◆ **TASK REQUIREMENTS**
Search the listing below for "Green". Copy each matching line.

◆ **RECORDS FOR THIS TASK**
★ ★ ★

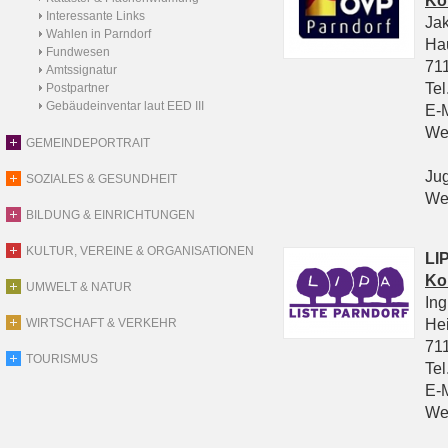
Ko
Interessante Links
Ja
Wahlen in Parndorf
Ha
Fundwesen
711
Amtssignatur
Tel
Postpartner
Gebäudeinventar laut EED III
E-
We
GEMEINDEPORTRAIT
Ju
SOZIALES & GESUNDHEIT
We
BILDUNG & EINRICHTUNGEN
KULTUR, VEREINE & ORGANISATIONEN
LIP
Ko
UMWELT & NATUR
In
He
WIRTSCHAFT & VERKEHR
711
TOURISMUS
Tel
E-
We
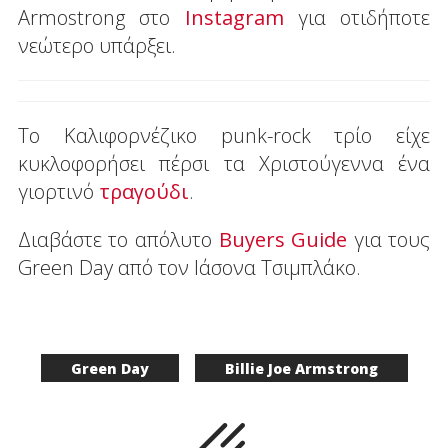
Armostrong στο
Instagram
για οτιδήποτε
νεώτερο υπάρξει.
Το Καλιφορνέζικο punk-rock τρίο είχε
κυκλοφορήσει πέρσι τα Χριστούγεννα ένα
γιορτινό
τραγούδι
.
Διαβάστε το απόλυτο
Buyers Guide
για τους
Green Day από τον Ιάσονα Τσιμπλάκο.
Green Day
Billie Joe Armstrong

★ ★ ★

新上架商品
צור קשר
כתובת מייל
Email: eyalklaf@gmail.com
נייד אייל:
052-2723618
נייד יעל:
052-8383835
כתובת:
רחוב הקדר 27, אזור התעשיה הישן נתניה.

★ ★ ★

◆ **SOLVED PROBLEM**
Green Day από τον Ιάσονα Τσιμπλάκο.
Green Day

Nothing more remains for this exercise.